文摘The combination of injection of lower saline brine and surfactant will increase recovery in sandstone rocks than either when any of the techniques is singly applied. In this work, core IFT test, pH test, flooding experiments and measurement of dispersion were performed on four core samples which were grouped into two: group A which were not fired and group B which were fired at a temperature of 500°C for 24 hours. Two low saline brines were prepared: LS1 which was derived by the dilution of seawater four times and LS2 which was derived by ten times diluting the seawater.

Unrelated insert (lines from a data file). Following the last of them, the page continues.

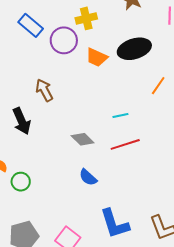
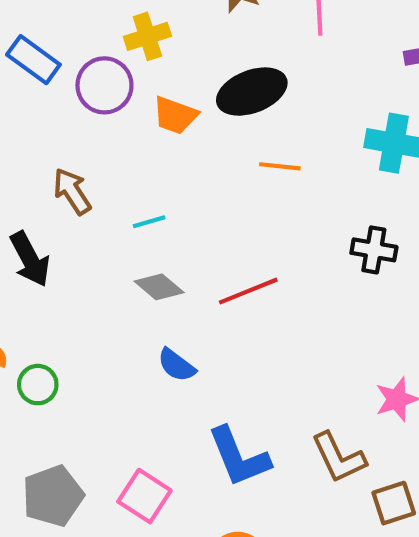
orange line: (158, 86) -> (280, 166), moved, turned 66
cyan line: (120, 115) -> (149, 222), moved

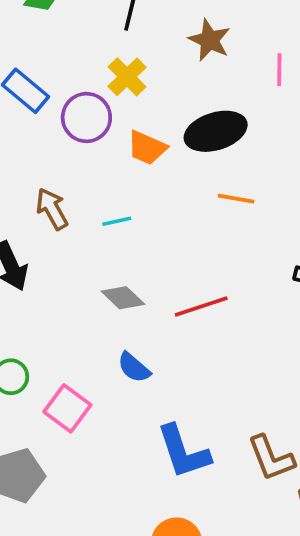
yellow cross: (147, 36) -> (127, 77), turned -30
cyan line: (149, 222) -> (117, 221), moved
pink square: (144, 496) -> (67, 408), moved

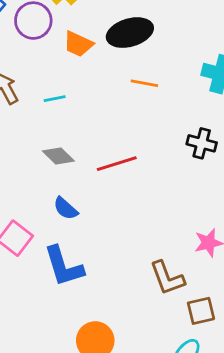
blue L-shape: (183, 452) -> (64, 266), moved

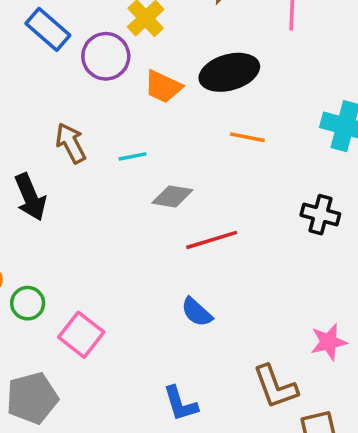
gray diamond: (58, 156) -> (172, 196), moved, turned -36
blue semicircle: (66, 208) -> (197, 312), moved
blue L-shape: (64, 266) -> (180, 404), moved, size x0.7

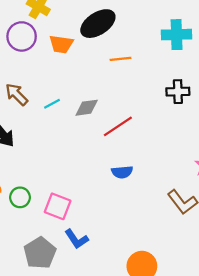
cyan line: (133, 156) -> (52, 104), moved
blue semicircle: (197, 312) -> (122, 172), turned -30
blue L-shape: (180, 404) -> (76, 239), moved

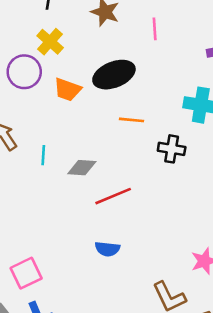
black cross: (178, 92) -> (172, 149), moved
cyan line: (52, 104) -> (43, 155), turned -70
pink square: (58, 206) -> (26, 273), turned 32

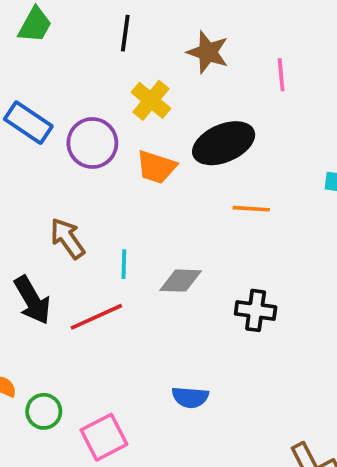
yellow cross: (50, 42) -> (151, 100), moved
black cross: (172, 149) -> (256, 310), moved
red line: (113, 196) -> (96, 317), moved
blue semicircle: (107, 249) -> (190, 397), moved

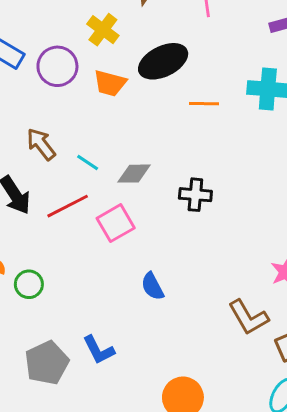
orange line: (251, 209) -> (204, 104), moved
cyan line: (124, 264) -> (88, 163), turned -55
blue semicircle: (190, 397) -> (153, 286), moved, turned 60
pink square: (104, 437) -> (116, 223), moved

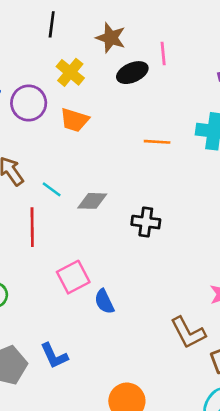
black ellipse: (163, 61) -> (132, 73), moved, size x0.7
red line: (68, 206) -> (32, 227), turned -66
pink square: (116, 223) -> (73, 277), moved

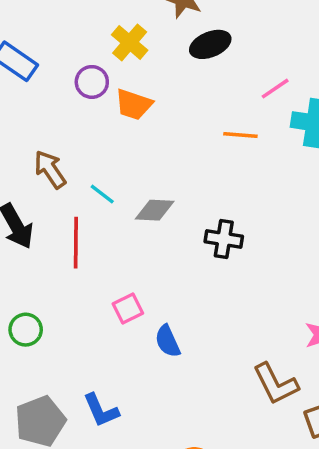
pink line: (163, 54) -> (275, 89), moved, turned 60
purple circle: (29, 103) -> (92, 82), moved, size x0.7
pink square: (73, 277) -> (128, 308), size x0.7

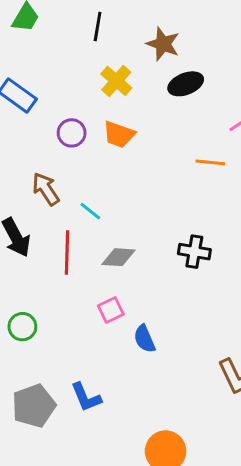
purple circle: (92, 82) -> (72, 133), moved
gray diamond: (155, 210) -> (119, 257), moved

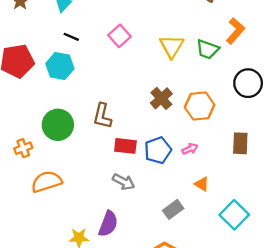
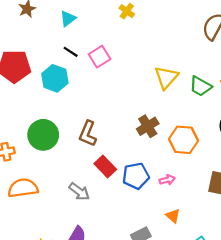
pink square: (120, 36) -> (100, 57), moved
red rectangle: (125, 146) -> (105, 166), turned 30
gray arrow: (124, 182) -> (79, 192), moved

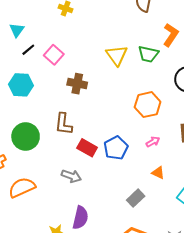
black line: (71, 52) -> (28, 50), moved, turned -56
brown cross: (148, 126) -> (77, 84), moved, turned -30
pink arrow: (167, 180) -> (153, 142), moved

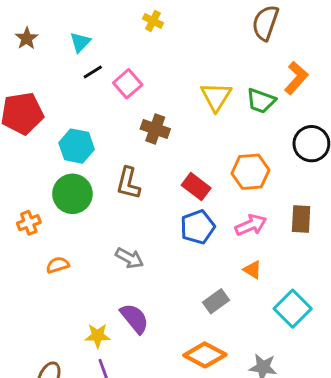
cyan hexagon: (21, 85) -> (77, 146), moved
pink arrow: (153, 142) -> (251, 225), size x1.5
red rectangle: (87, 148) -> (196, 187), moved
orange semicircle: (22, 187) -> (58, 265), size x0.6
purple semicircle: (80, 218) -> (134, 318), turned -60

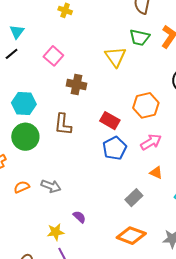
black line: (93, 72) -> (12, 54), moved
green trapezoid: (261, 101) -> (140, 37), moved
gray arrow: (129, 258) -> (51, 186), moved
purple semicircle: (134, 318) -> (79, 217), size x0.6

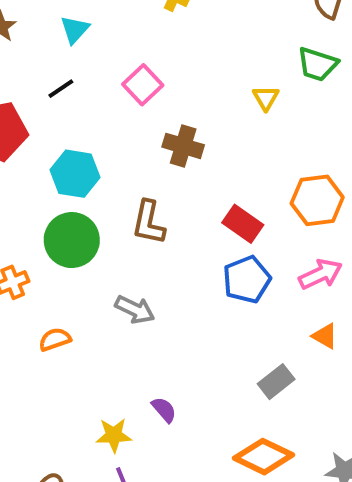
black line: (12, 54) -> (61, 89), moved
yellow triangle: (115, 57) -> (266, 98), size x0.6
gray arrow: (51, 186) -> (135, 310), moved

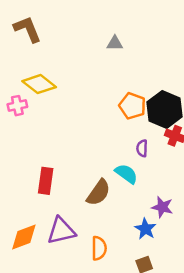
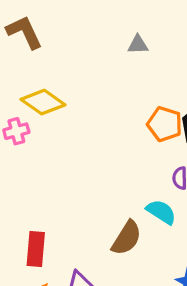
red rectangle: (46, 181) -> (36, 249), moved

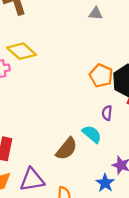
gray triangle: (138, 45) -> (96, 13), moved

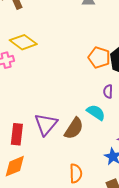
purple triangle: (32, 180) -> (46, 124), moved, turned -35

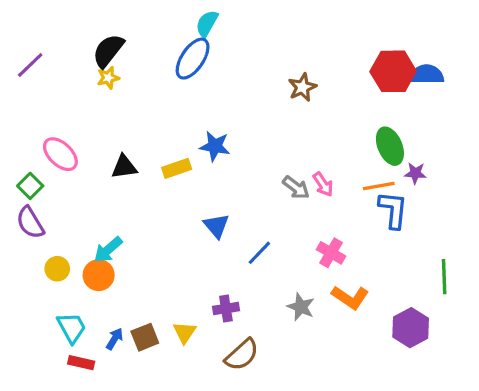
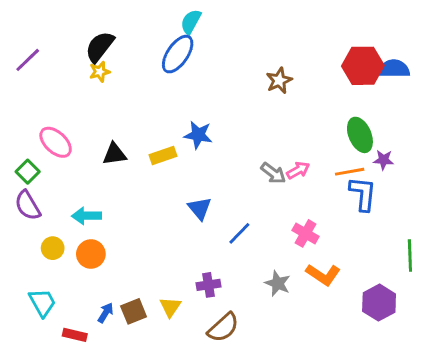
pink arrow: (323, 184) -> (298, 170), turned -85
cyan arrow: (108, 250) -> (86, 216), moved, turned 40
cyan trapezoid: (72, 328) -> (42, 303), moved

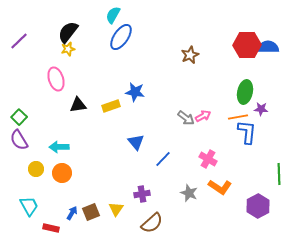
cyan semicircle: (191, 22) -> (113, 15), moved
green ellipse: (360, 135) -> (245, 92), turned 35
pink ellipse: (56, 142) -> (56, 79), moved, turned 30

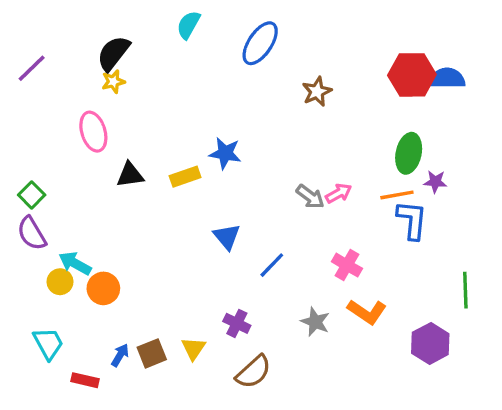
blue ellipse: (121, 37) -> (260, 43), moved
cyan arrow: (59, 147) -> (75, 263), moved, turned 30
purple cross: (142, 194) -> (237, 323), turned 35

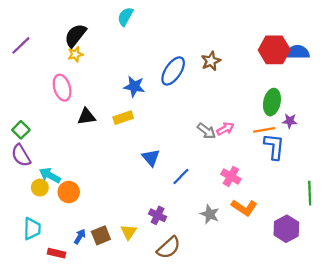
blue ellipse: (260, 43) -> (173, 71), moved
blue star: (225, 153) -> (134, 87), moved
cyan trapezoid: (48, 343) -> (32, 229), turned 30

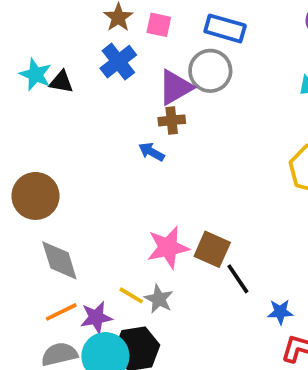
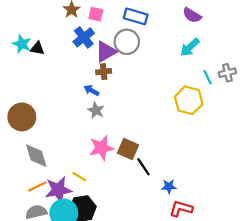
blue cross: (118, 62) -> (84, 37), moved
gray star: (159, 299) -> (96, 110), moved
purple star: (96, 317) -> (58, 190), size x1.4

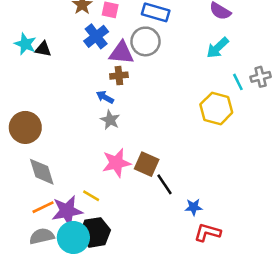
purple triangle: (106, 52) -> (121, 53), turned 35

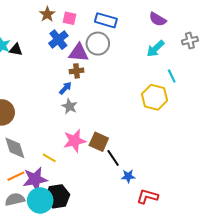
gray cross: (261, 77) -> (190, 41), moved
blue arrow: (105, 97) -> (65, 88), turned 104
yellow line: (91, 196) -> (49, 158), moved
blue star: (194, 207) -> (128, 176), moved

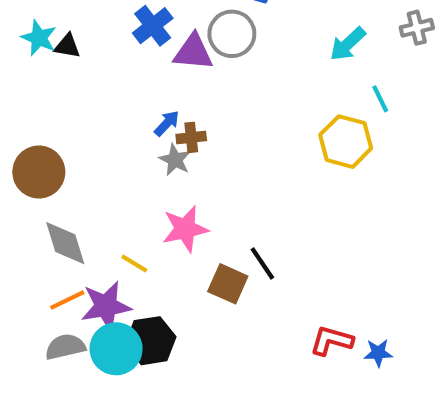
brown cross: (77, 71) -> (191, 137), moved
brown square: (99, 142) -> (228, 284), moved
blue star: (128, 176) -> (378, 353), moved

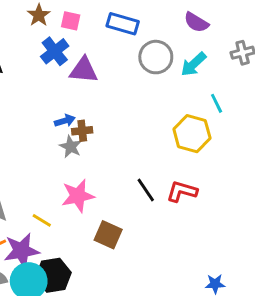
gray circle: (232, 34) -> (156, 57), moved
blue arrow: (167, 123) -> (65, 121), turned 30
black line: (262, 263) -> (146, 190), moved
red L-shape: (331, 341) -> (182, 191), moved

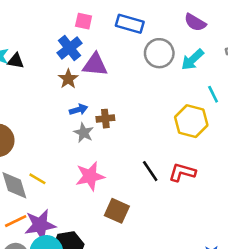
brown star: (39, 15) -> (68, 79), moved
brown cross: (82, 131) -> (105, 119), moved
yellow line: (42, 220) -> (37, 179), moved

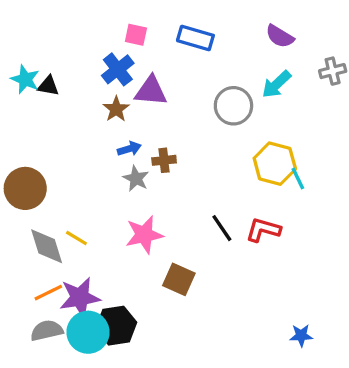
gray circle: (159, 53) -> (233, 106), moved
cyan line: (213, 94) -> (298, 178), moved

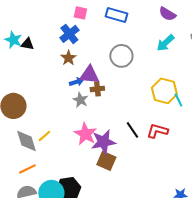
purple triangle: (151, 91) -> (89, 75), moved
gray circle: (233, 106) -> (121, 56), moved
pink star: (144, 235) -> (85, 134), turned -30
yellow line: (76, 238) -> (44, 136), turned -72
purple star: (80, 297) -> (103, 142), moved

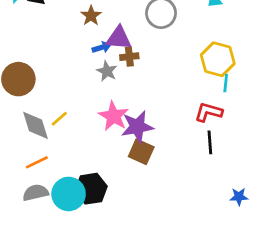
cyan line: (178, 100) -> (226, 83), moved, turned 32
black line: (132, 130) -> (210, 142), moved, turned 30

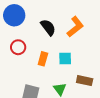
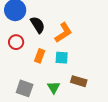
black semicircle: (48, 27) -> (38, 25), moved
orange L-shape: (75, 27) -> (63, 33), moved

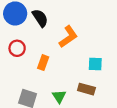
black semicircle: (38, 25) -> (40, 18), moved
cyan square: (62, 58) -> (95, 64), moved

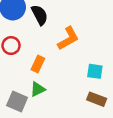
brown rectangle: (86, 89) -> (97, 99), moved
green triangle: (59, 96) -> (38, 89), moved, turned 32

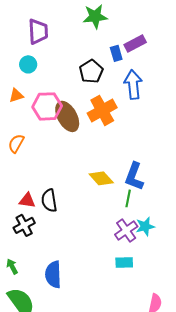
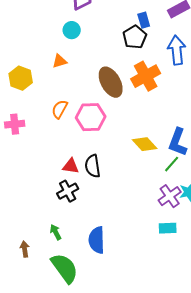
blue rectangle: (116, 53) -> (144, 20), moved
pink hexagon: (47, 106) -> (91, 117), moved
green line: (128, 198) -> (172, 164), turned 30

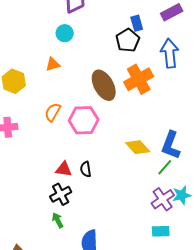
black semicircle: (93, 166) -> (86, 169), size x0.7
green arrow: (56, 232) -> (58, 220), moved

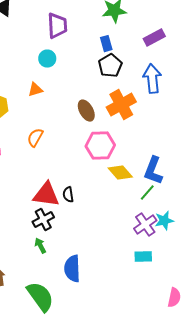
blue rectangle: (137, 23) -> (106, 44), moved
brown ellipse: (104, 85) -> (86, 111), size x0.7
pink hexagon: (84, 120) -> (100, 146), moved
red triangle: (64, 169) -> (46, 195), size x1.6

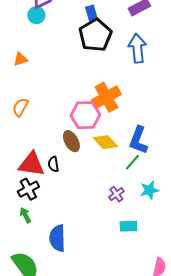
cyan circle: (47, 59) -> (36, 15), moved
black pentagon: (110, 66) -> (95, 35), size x1.4
orange cross: (121, 105) -> (106, 97), moved
brown ellipse: (86, 111) -> (71, 141), moved
purple cross: (145, 225) -> (116, 194), moved, size x0.7

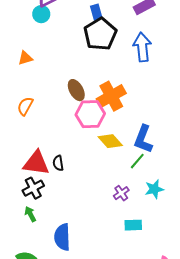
brown ellipse: (71, 141) -> (76, 90), moved

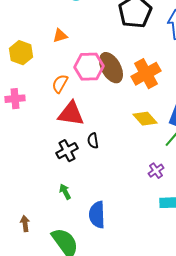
brown ellipse: (76, 90) -> (111, 68), size x1.4
pink hexagon: (90, 114) -> (89, 67), moved
red triangle: (36, 163) -> (71, 114), moved
black cross: (33, 188) -> (67, 151), moved

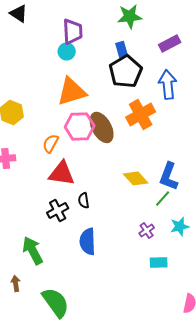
orange triangle: (60, 36) -> (72, 91), moved, size x2.0
orange cross: (146, 74) -> (141, 114), moved
green arrow: (65, 192) -> (33, 250), moved, size x1.8
blue semicircle: (97, 215) -> (88, 241), moved

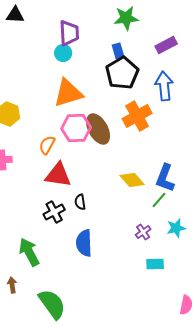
black triangle: (19, 13) -> (15, 15), turned -30

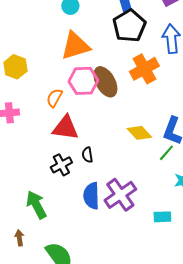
purple cross: (143, 232) -> (120, 195), moved, size x2.0

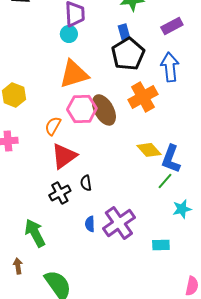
red triangle: (65, 128) -> (64, 156), turned -44
yellow diamond: (139, 133) -> (149, 150), moved
blue semicircle: (91, 196) -> (90, 224), size x0.6

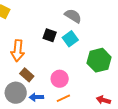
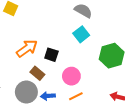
black square: (50, 35) -> (51, 55), moved
orange arrow: (18, 51) -> (27, 48), turned -130

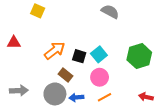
cyan square: (81, 34) -> (99, 54), moved

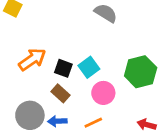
brown rectangle: (65, 75) -> (60, 93), moved
pink circle: (100, 77) -> (103, 93), moved

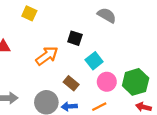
black square: (63, 68) -> (75, 38), moved
green hexagon: (141, 72) -> (136, 82), moved

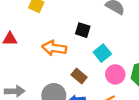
orange arrow: (47, 56) -> (54, 48), turned -135

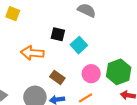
cyan square: (102, 53) -> (79, 45), moved

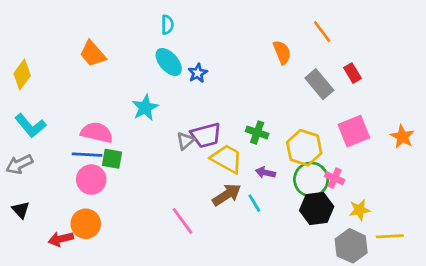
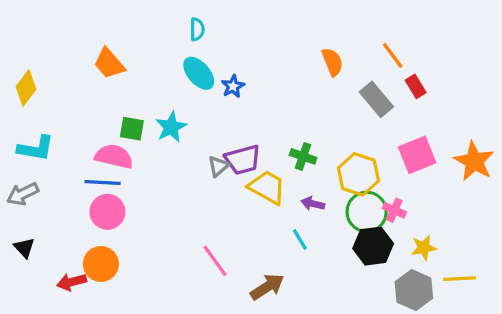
orange line: (322, 32) -> (393, 55), moved
cyan L-shape: (30, 126) -> (36, 148), turned -40
orange star: (402, 137) -> (474, 161), size x1.4
green square: (112, 159) -> (132, 129), moved
brown arrow: (227, 195) -> (267, 287), moved

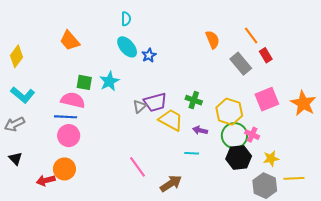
cyan L-shape: (36, 148) -> (23, 95), turned 30
cyan line: (300, 240) -> (192, 153), turned -56

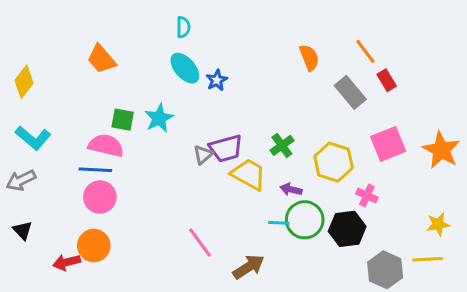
green cross: (194, 100) -> (282, 145), turned 35
green circle: (234, 136) -> (305, 220), moved
yellow star: (271, 159) -> (438, 224), moved

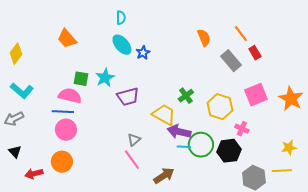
purple trapezoid: (226, 148) -> (128, 97), moved
gray triangle: (203, 155) -> (134, 140), moved
purple arrow: (291, 189) -> (179, 132), moved, size x1.6
red arrow: (67, 262) -> (34, 174), moved

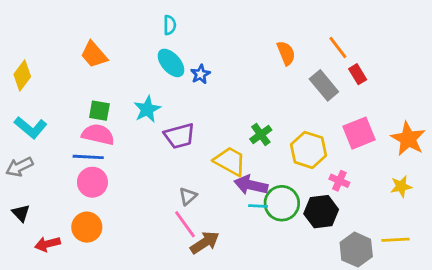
green square: (81, 79) -> (99, 111), moved
yellow star: (289, 148) -> (401, 186), moved
brown arrow: (164, 176) -> (205, 243), moved

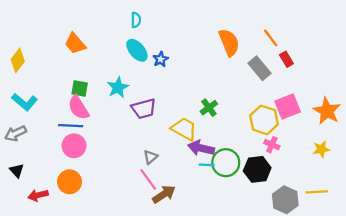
orange semicircle: (286, 53) -> (229, 42), size x1.4
pink semicircle: (98, 134) -> (79, 108), turned -135
yellow hexagon: (308, 150) -> (264, 120), moved

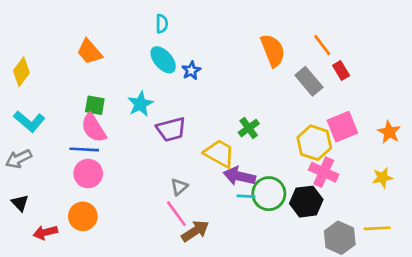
orange star: (327, 111) -> (389, 132), size x0.7
pink cross: (272, 145) -> (324, 172), size x1.5

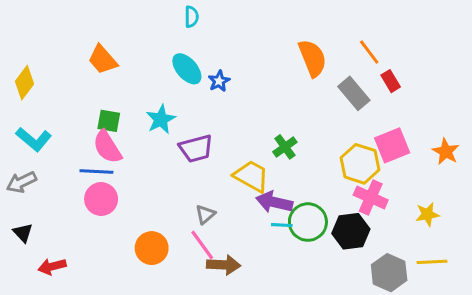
cyan semicircle: (162, 24) -> (191, 17), moved
yellow star: (383, 178) -> (427, 214), moved
orange circle: (83, 216) -> (152, 248), moved
brown arrow: (195, 231) -> (224, 265), turned 36

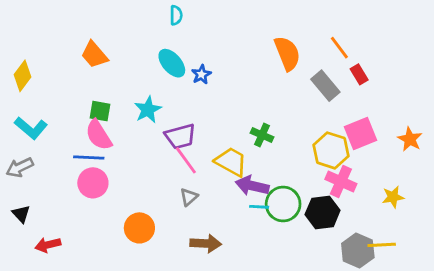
green cross: (285, 147) -> (262, 135), turned -30
pink line: (202, 245) -> (186, 160), moved
yellow line: (432, 262) -> (382, 245), moved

The surfactant used was ethoxylated alcohol surfactant. Coreflood experiments were then performed on the rock samples starting with the injection of low saline followed by low saline brine combined with surfactant (LSS). Results from the experiments show that with the injection of LS1 brine and LSS1 higher increment in recoveries were obtained for group B than for group A cores. The same trend was also noticed with the injection of LS2 and LSS2. From the results, LS1 gave higher increment in oil recovery than LS2. Also LSS1 gave higher recoveries when compared with LSS2. In all the cases tested, core samples which were fired gave higher recoveries even though they had low permeabilities of 993 md for sample 3 and 1017 md for sample 4 than those which were not fired with higher permeabilities of 1050 md and 1055 md for samples 1 and 2 respectively. This was attributed to the alteration of wettability as well as that of permeability caused by sample firing. The dispersion profiles of the rock samples show that all samples are homogeneous.